‘Speaking for majority’: Boris Johnson’s ex-deputy defects from Tories for UKIP

‘Speaking for majority’: Boris Johnson’s ex-deputy defects from Tories for UKIP
Fresh embarrassment has struck the Conservative Party as former Deputy Mayor of London Richard Barnes defected to UKIP, the latest to follow renegade MPs Douglas Carswell and Mark Reckless into the Nigel Farage camp.

In yet another blow to Prime Minister David Cameron’s Tories, currently holding their annual party conference in Birmingham, Barnes claimed “it is UKIP that is speaking for the majority.”

“There seems to be a detachment from ordinary people’s lives in the Westminster village.
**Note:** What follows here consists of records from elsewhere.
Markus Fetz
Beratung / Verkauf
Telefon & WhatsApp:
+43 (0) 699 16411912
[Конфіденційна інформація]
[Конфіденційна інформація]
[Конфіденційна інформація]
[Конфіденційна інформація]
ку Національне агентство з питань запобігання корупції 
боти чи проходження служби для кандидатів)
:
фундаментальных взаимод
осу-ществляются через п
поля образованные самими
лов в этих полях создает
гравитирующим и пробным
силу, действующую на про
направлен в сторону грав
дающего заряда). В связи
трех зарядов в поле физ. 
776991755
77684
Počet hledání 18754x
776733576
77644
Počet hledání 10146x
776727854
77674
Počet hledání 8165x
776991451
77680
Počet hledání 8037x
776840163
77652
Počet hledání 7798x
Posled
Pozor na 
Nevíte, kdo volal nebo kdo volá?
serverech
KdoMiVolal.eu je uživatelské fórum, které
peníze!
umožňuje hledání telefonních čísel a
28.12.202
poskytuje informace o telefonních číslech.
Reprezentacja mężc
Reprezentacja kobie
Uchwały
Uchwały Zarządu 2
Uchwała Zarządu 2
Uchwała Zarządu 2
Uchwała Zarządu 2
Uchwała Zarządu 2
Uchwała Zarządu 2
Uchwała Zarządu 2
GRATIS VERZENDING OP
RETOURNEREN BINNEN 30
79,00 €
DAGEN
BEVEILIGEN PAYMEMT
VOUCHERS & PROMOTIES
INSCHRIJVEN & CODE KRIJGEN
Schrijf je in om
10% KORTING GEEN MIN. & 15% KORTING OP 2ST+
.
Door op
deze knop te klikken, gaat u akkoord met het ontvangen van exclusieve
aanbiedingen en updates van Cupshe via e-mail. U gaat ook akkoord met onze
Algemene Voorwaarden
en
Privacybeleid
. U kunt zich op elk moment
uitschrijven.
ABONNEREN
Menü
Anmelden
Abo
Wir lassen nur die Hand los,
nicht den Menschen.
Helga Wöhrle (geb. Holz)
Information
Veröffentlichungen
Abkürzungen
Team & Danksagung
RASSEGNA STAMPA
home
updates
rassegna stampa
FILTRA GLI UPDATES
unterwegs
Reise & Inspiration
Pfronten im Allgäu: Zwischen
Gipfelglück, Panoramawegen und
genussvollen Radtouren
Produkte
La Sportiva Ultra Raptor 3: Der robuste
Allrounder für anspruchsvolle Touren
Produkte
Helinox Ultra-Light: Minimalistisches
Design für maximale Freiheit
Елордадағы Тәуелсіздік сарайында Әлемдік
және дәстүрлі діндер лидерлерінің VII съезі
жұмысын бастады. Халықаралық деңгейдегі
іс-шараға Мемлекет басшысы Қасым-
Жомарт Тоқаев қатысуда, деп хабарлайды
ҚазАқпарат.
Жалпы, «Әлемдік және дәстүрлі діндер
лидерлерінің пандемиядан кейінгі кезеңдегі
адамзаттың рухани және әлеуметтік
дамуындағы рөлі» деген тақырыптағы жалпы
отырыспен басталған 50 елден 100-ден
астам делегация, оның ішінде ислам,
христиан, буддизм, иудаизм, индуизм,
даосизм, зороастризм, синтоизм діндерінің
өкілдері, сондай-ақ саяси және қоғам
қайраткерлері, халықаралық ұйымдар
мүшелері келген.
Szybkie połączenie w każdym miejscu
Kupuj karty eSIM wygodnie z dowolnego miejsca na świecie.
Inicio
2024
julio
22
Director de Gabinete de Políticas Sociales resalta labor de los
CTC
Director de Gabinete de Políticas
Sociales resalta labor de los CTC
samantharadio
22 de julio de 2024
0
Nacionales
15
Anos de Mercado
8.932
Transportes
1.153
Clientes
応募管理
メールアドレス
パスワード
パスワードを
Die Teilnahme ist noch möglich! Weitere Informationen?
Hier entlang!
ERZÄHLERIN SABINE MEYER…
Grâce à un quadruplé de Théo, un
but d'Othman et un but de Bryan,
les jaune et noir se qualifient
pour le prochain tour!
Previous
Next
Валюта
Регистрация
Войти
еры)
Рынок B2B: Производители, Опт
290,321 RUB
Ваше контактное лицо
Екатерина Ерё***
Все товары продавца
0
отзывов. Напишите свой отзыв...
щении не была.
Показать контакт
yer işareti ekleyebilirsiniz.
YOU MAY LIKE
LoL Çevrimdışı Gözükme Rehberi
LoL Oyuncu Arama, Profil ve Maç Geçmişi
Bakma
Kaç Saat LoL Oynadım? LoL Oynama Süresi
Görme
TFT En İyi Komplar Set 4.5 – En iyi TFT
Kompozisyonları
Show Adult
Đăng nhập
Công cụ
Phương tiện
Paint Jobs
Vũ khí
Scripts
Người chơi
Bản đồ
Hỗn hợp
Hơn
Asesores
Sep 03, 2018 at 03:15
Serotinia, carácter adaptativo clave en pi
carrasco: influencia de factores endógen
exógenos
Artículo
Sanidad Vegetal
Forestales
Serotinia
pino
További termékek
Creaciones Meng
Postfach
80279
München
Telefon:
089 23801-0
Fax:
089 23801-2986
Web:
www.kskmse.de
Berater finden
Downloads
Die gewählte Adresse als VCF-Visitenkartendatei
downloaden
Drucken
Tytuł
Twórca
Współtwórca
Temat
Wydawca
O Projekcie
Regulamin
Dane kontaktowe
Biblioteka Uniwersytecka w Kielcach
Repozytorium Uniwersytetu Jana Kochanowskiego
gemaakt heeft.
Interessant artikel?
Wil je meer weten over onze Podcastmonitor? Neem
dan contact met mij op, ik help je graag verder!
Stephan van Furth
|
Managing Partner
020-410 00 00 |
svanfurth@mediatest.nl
The parties just don’t seem to relate and talk the language of normal people.”

Hoping to allay concerns among activists, party sources had claimed it was unlikely any more high-profile defections would occur in the near future.

Deputy to London Mayor Boris Johnson between 2008 and 2012, and Tory leader in the London Assembly, the defection of Barnes flies in the face of his former boss.

Johnson has said any Tories thinking of defecting to UKIP must be “utterly nuts” and urged the “great Conservative family” to unite. He mocked the “quitters, splitters and kippers” who had thrown in their lot with UKIP.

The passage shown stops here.